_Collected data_
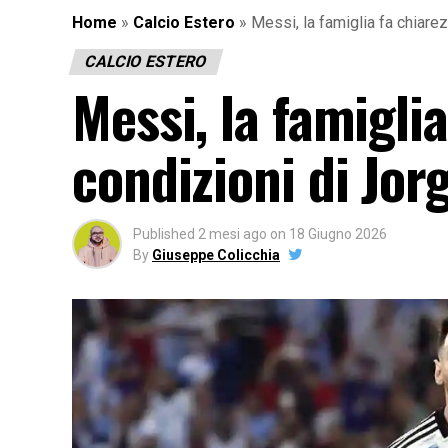
Home
»
Calcio Estero
»
Messi, la famiglia fa chiarez
CALCIO ESTERO
Messi, la famiglia
condizioni di Jorg
Published
2 mesi ago
on
18 Giugno 2026
By
Giuseppe Colicchia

_Task goal_
When you repeat the records, reproduce each line exactly and drop the images.

_Answer to this task_
Home
»
Calcio Estero
»
Messi, la famiglia fa chiarez
CALCIO ESTERO
Messi, la famiglia
condizioni di Jorg
Published
2 mesi ago
on
18 Giugno 2026
By
Giuseppe Colicchia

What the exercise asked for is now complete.